South Africa, primarily the Western and Southern Cape, but also the Northern Cape.
Senecio angustifolius (Thunb.) Willd. is an erect perennial herb to shrub, with slender branches, up to 1 m tall, 2 m wide, at maturity woody at base, with rounded to vertically elliptic lenticels. Stem: Several from base, upper green, ridged to narrowly winged, +- glabrous proximally, glabrous to white-tomentose distally. Leaf: distributed mainly in upper stems, sessile, 10–35 mm, 1–2 mm wide, linear to very narrowly lanceolate to oblanceolate, base tapered or not, often auriculate, margins minutely dentate, rolled under, sometimes covering most or all of lower surface, thinly hairy of both surfaces, with tufts of white hairs often present in axil and leaf base. Inflorescence: heads disciform, in corymb clusters of (1) 2-4; involucre short-cylindric to cup-shaped, generally overtopping shoots, typically with small tufts of white hairs at base and on peducles, phyllaries 12--16, +- 5–6 mm, green with 1–2 central, yellowish veins, veins enlarged in central upper region, outer phyllaries narrower with narrow, tannish wings, inner phyllaries wider with wide, translucent wings, both often minutely brown- to black-tipped; basal, outermost phyllaries [calyculus] reduced, 1–2.5 mm.
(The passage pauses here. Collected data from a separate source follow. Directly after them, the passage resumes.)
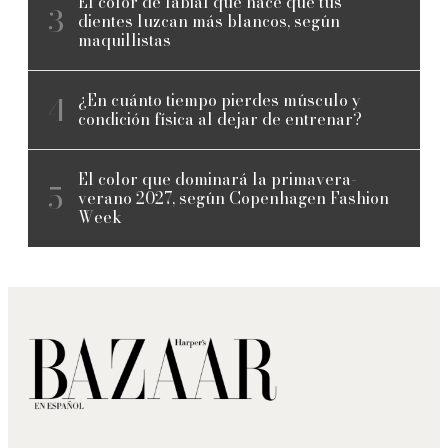
El color de labial que hace que tus
dientes luzcan más blancos, según
maquillistas
¿En cuánto tiempo pierdes músculo y
condición física al dejar de entrenar?
El color que dominará la primavera-
verano 2027, según Copenhagen Fashion
Week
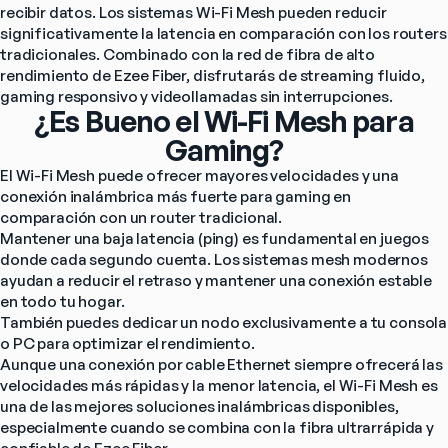
recibir datos. Los sistemas Wi-Fi Mesh pueden reducir 
significativamente la latencia en comparación con los routers 
tradicionales. Combinado con la red de fibra de alto 
rendimiento de Ezee Fiber, disfrutarás de streaming fluido, 
gaming responsivo y videollamadas sin interrupciones.
¿Es Bueno el Wi-Fi Mesh para
Gaming?
El Wi-Fi Mesh puede ofrecer mayores velocidades y una 
conexión inalámbrica más fuerte para gaming en 
comparación con un router tradicional.
Mantener una baja latencia (ping) es fundamental en juegos 
donde cada segundo cuenta. Los sistemas mesh modernos 
ayudan a reducir el retraso y mantener una conexión estable 
en todo tu hogar.
También puedes dedicar un nodo exclusivamente a tu consola 
o PC para optimizar el rendimiento.
Aunque una conexión por cable Ethernet siempre ofrecerá las 
velocidades más rápidas y la menor latencia, el Wi-Fi Mesh es 
una de las mejores soluciones inalámbricas disponibles, 
especialmente cuando se combina con la fibra ultrarrápida y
Flowers: 50-60 per head, pistillate and disk intermixed; corolla minutely lobed, ray 0. Fruit: 2–2.8 mm, upwardly appressed hairy in grooves between ribs.
California ecology: Alluvial washes, stragglers in coastal scrub or chaparral; Elevation: 5–482 m. Flowering Time: All months.
This species is native to South Africa, where it grows on rocky slopes and flats. It has been found sparingly in southern California and Mexico.